Ebbene c'è un argine,
uno solo, sul quale gli italiani proiettati nel passato non
transigono e (apparentemente) non si contraddicono: è il
libro-di-carta, questa ultima thule del gusto vintage. Avendo
timidamente tessuto le lodi del mio caro, pionieristico Kindle, sono
stato subito infilzato dal solito luogo comune di quelli che... il
libro se lo schiudono, lo palpano, lo annusano, quasi che un libro
vada scopato anziché letto. La Madeleine della carta, intendiamoci,
piace anche a me, figlio del Novecento, ma quando si trasforma in pulsione erotica non si
può non subodorare qualche complesso d'inferiorità: non ho mai
visto nelle librerie gente sballarsi sniffando carta, ne ho spesso
vista sbandierare i volumi come uno specchio di coscienza e di
identità. Tanto feticismo è sospetto da chi rumina musica su
youtube e cede a quotidiane orgie di selfie senza rimpiangere la
Polaroid, ma sul libro non ragiona: i fanatici come simbolismo
illuminista, d'accordo, ma per molti è solo una sorta di pigrizia,
se non di supponenza. Io, che sono del settore, avrò un approccio
diverso, più pragmatico, meno decadente, ma posso dire che il Kindle
mi ha cambiato la vita e me lo godo senza problemi e senza
considerarlo un antagonista dei testi profumati, se va bene di casa,
altrimenti di muffa, che riposano nella mia biblioteca. A nessuno
passa per la mente che uno strumento del genere possa essere
adoperato cum grano salis, distinguendo in ragione delle esigenze e
anche dell'opportunità (niente come un trasloco fa apprezzare la
digitalizzazione).
Invochiamo la scuola
virtuale per i nostri figli, gli mettiamo un aggeggio in mano all'età
di tre anni, cediamo a tutto, toglieteci tutto, ma non il libro old
fashoned, mirabile oggetto di arredamento e di conversazione.
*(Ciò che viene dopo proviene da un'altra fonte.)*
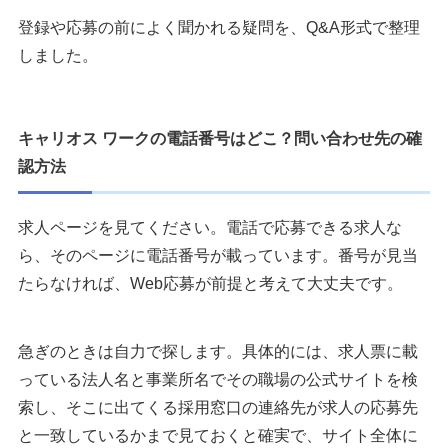
登録や応募の前によく聞かれる疑問を、Q&A形式で整理
しました。
キャリオス ワークの電話番号はどこ？問い合わせ先の確
認方法
求人ページを見てください。電話で応募できる求人な
ら、そのページに電話番号が載っています。番号が見当
たらなければ、Web応募が前提と考えて大丈夫です。
急ぎのときは自力で探します。具体的には、求人票に載
っている法人名と事業所名でその職場の公式サイトを検
索し、そこに出てくる採用窓口の連絡先が求人の応募先
と一致しているかまで見ておくと確実で、サイト全体に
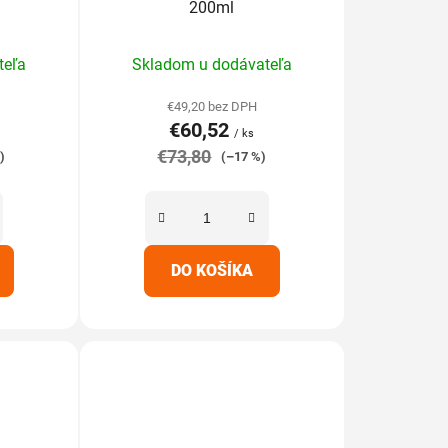
k
200ml
t
rné
Priemerné
o
teľa
Skladom u dodávateľa
enie
hodnotenie
v
tu
produktu
€49,20 bez DPH
€60,52
je
/ ks
€73,80
5,0
)
(–17 %)
z
5
iek.
hviezdičiek.
DO KOŠÍKA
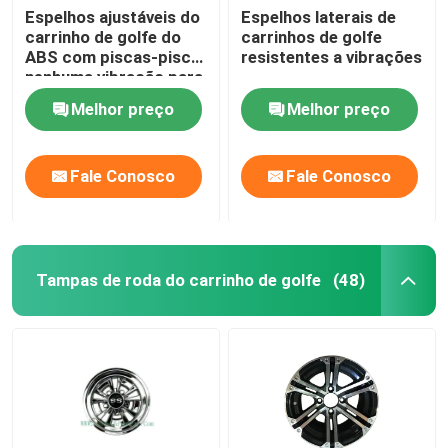
Espelhos ajustáveis do
Espelhos laterais de
carrinho de golfe do
carrinhos de golfe
ABS com piscas-pisca
resistentes a vibrações
nenhuma vibração para
o carro do clube do
Melhor preço
Melhor preço
carro do golfe
Fale Conosco
Fale Conosco
Tampas de roda do carrinho de golfe
(48)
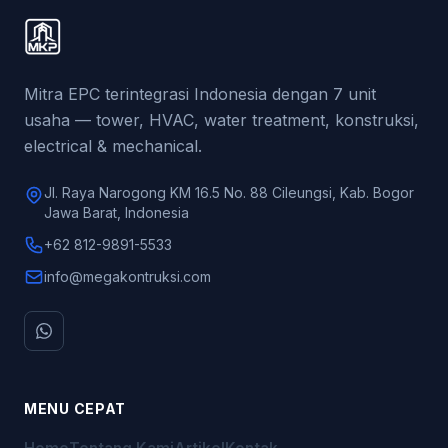
Mitra EPC terintegrasi Indonesia dengan 7 unit
usaha — tower, HVAC, water treatment, konstruksi,
electrical & mechanical.
Jl. Raya Narogong KM 16.5 No. 88 Cileungsi, Kab. Bogor
Jawa Barat, Indonesia
+62 812-9891-5533
info@megakontruksi.com
MENU CEPAT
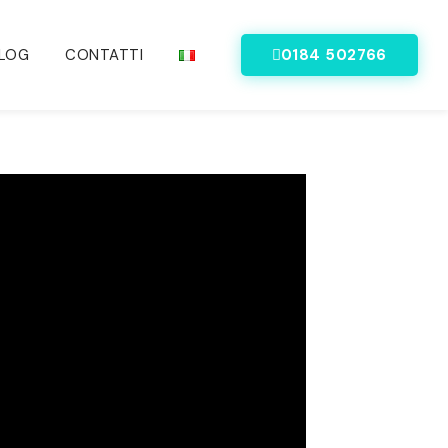
LOG
CONTATTI
0184 502766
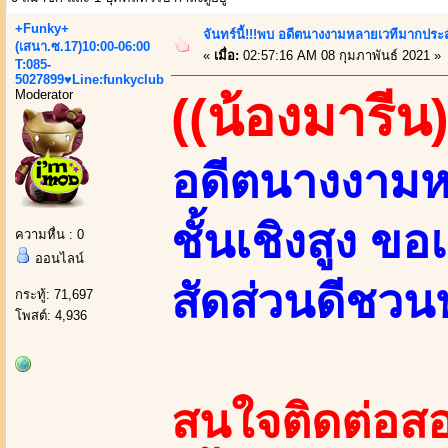
+Funky+
จันทร์นี้!!!พบ อดีตนางงามหลายเวทีมากประ
(เสนา.ซ.17)10:00-06:00
«
เมื่อ:
02:57:16 AM 08 กุมภาพันธ์ 2021 »
T:085-
5027899♥Line:funkyclub
Moderator
((น้องมารีน)
อดีตนางงามห
ชั้นเชิงสูง ข
ความหื่น : 0
ออนไลน์
สัดส่วนดีชว
กระทู้: 71,697
โพสต์: 4,936
สนใจติดต่อสอ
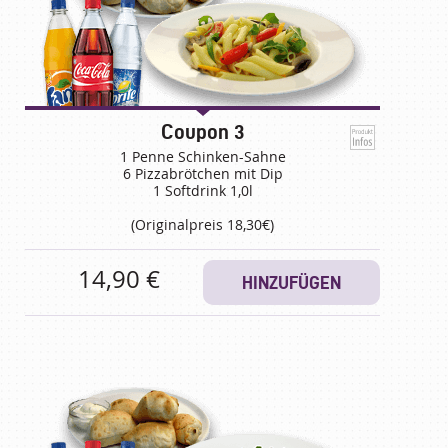
Coupon 3
1 Penne Schinken-Sahne
6 Pizzabrötchen mit Dip
1 Softdrink 1,0l
(Originalpreis 18,30€)
14,90 €
HINZUFÜGEN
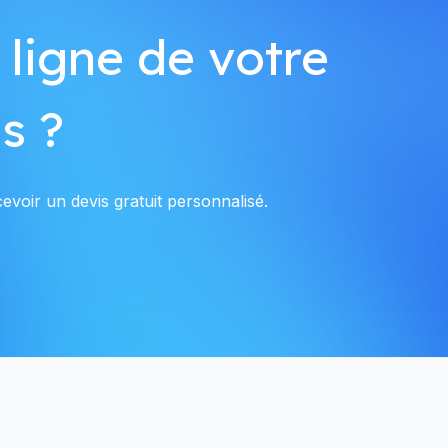
 ligne de votre
s ?
evoir un devis gratuit personnalisé.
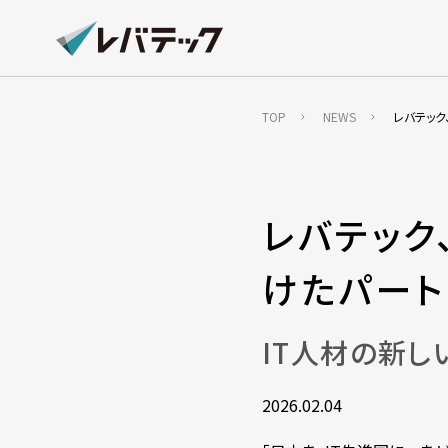
TOP
NEWS
レバテック
レバテック
けたパー
IT人材の新し
2026.02.04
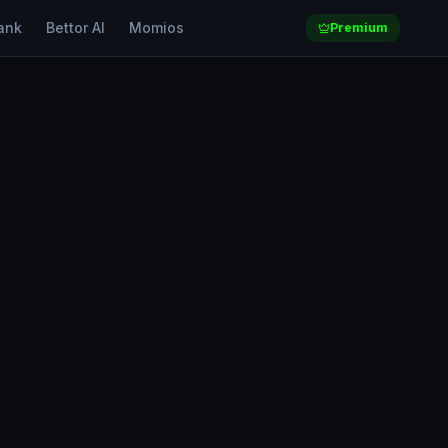
ank
Bettor AI
Momios
Premium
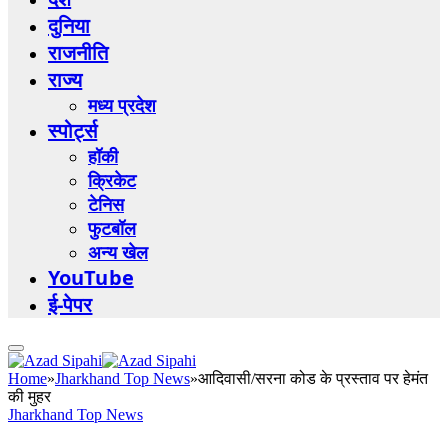
दुनिया
राजनीति
राज्य
मध्य प्रदेश
स्पोर्ट्स
हॉकी
क्रिकेट
टेनिस
फुटबॉल
अन्य खेल
YouTube
ई-पेपर
Home
»
Jharkhand Top News
»
आदिवासी/सरना कोड के प्रस्ताव पर हेमंत
की मुहर
Jharkhand Top News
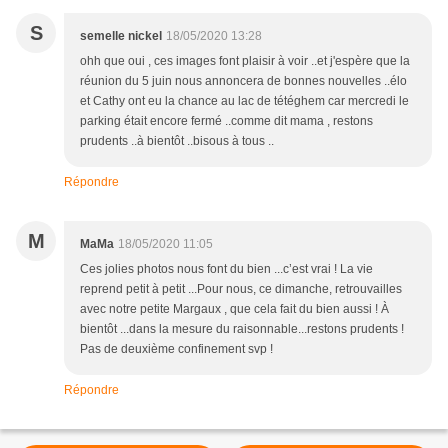
S
semelle nickel
18/05/2020 13:28
ohh que oui , ces images font plaisir à voir ..et j'espère que la
réunion du 5 juin nous annoncera de bonnes nouvelles ..élo
et Cathy ont eu la chance au lac de tétéghem car mercredi le
parking était encore fermé ..comme dit mama , restons
prudents ..à bientôt ..bisous à tous ..
Répondre
M
MaMa
18/05/2020 11:05
Ces jolies photos nous font du bien ...c’est vrai ! La vie
reprend petit à petit ...Pour nous, ce dimanche, retrouvailles
avec notre petite Margaux , que cela fait du bien aussi ! À
bientôt ...dans la mesure du raisonnable...restons prudents !
Pas de deuxième confinement svp !
Répondre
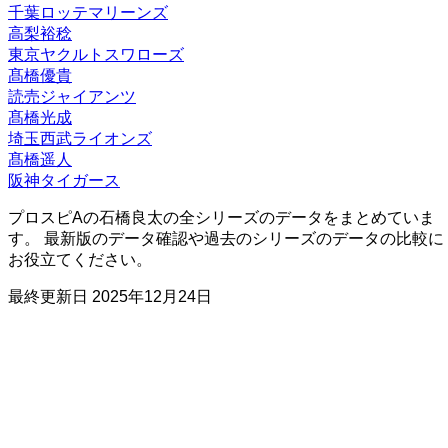
千葉ロッテマリーンズ
高梨裕稔
東京ヤクルトスワローズ
髙橋優貴
読売ジャイアンツ
髙橋光成
埼玉西武ライオンズ
髙橋遥人
阪神タイガース
プロスピAの石橋良太の全シリーズのデータをまとめていま
す。 最新版のデータ確認や過去のシリーズのデータの比較に
お役立てください。
最終更新日
2025年12月24日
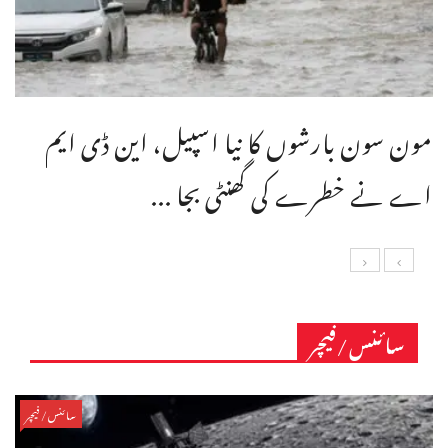
مون سون بارشوں کا نیا اسپیل، این ڈی ایم
اے نے خطرے کی گھنٹی بجا ...
سائنس/فیچر
سائنس/فیچر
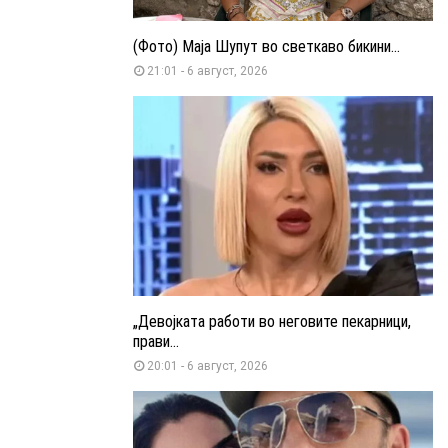
(Фото) Маја Шупут во светкаво бикини...
21:01 - 6 август, 2026
„Девојката работи во неговите пекарници,
прави...
20:01 - 6 август, 2026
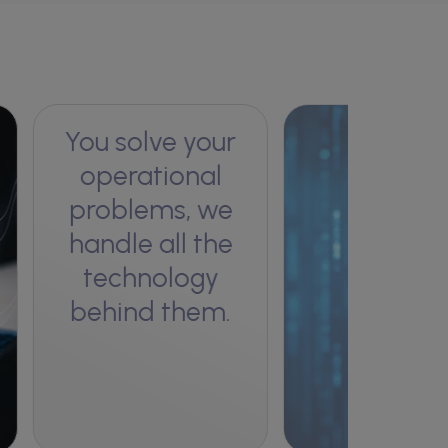
You solve your
operational
problems, we
handle all the
technology
behind them.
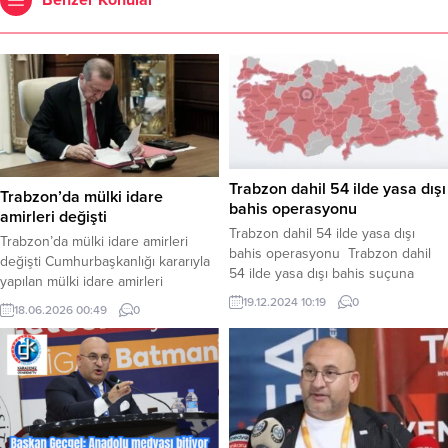
Benzer Konular
Trabzon dahil 54 ilde yasa dışı
Trabzon’da mülki idare
bahis operasyonu
amirleri değişti
Trabzon dahil 54 ilde yasa dışı
Trabzon’da mülki idare amirleri
bahis operasyonu Trabzon dahil
değişti Cumhurbaşkanlığı kararıyla
54 ilde yasa dışı bahis suçuna
yapılan mülki idare amirleri
yönelik düzenlenen Siberağ-12
atamaları Resmi Gazete’de
19.12.2024 10:19
0
18.06.2026 00:49
0
operasyonlarında 319 şüpheli
yayımlandı. Karar kapsamında
yakalandı İçişleri Bakanı Ali
Trabzon’un mülki idare kadrosunda
Yerlikaya sosyal medya hesabından
dikkat çeken değişiklikler yaşandı
yaptığı paylaşımda Cumhuriyet
bazı ilçelerin kaymakamları
Başsavcılıkları ile Emniyet Genel
değişirken, kente yeni vali
Müdürlüğü Siber Suçlarla Mücadele
yardımcıları da atandı
Daire Başkanlığı
Cumhurbaşkanlığı kararıyla yapılan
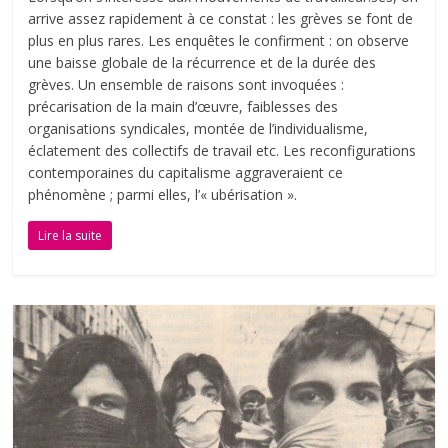
arrive assez rapidement à ce constat : les grèves se font de
plus en plus rares. Les enquêtes le confirment : on observe
une baisse globale de la récurrence et de la durée des
grèves. Un ensemble de raisons sont invoquées :
précarisation de la main d’œuvre, faiblesses des
organisations syndicales, montée de l’individualisme,
éclatement des collectifs de travail etc. Les reconfigurations
contemporaines du capitalisme aggraveraient ce
phénomène ; parmi elles, l’« ubérisation ».
Lire la suite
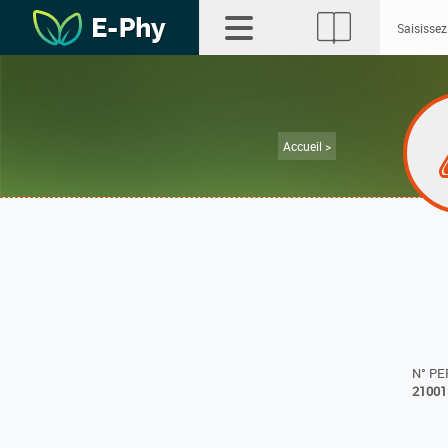
Accueil >
N° P
21001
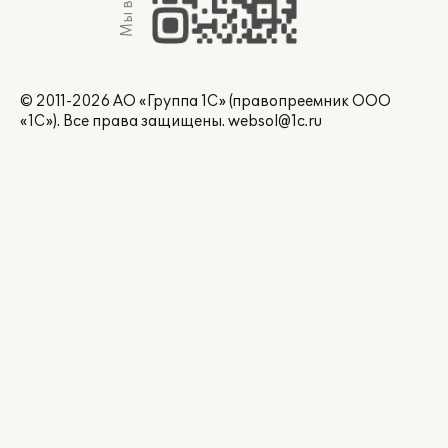
Мы в Max
© 2011-2026 АО «Группа 1С» (правопреемник ООО
«1С»). Все права защищены.
websol@1c.ru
Risultato: vagonate di libri doppiamente costosi leggiucchiati,
lasciati a metà, che potrebbero venire conservati in una tavoletta
da pochi grammi (oppure cancellati) e invece languono dimenticati
sugli scaffali domestici. Però vuoi mettere il frisson di possederli
appena te li porti a casa. Maledetto il libro elettronico e chi lo
lesse: appena ho provato a accennarne, qualcuno ha impugnato lo
smartphone e, tramite l'app di Facebook, ha sparato un commento
calibro 45 contro tutta questa tecnologia inutile.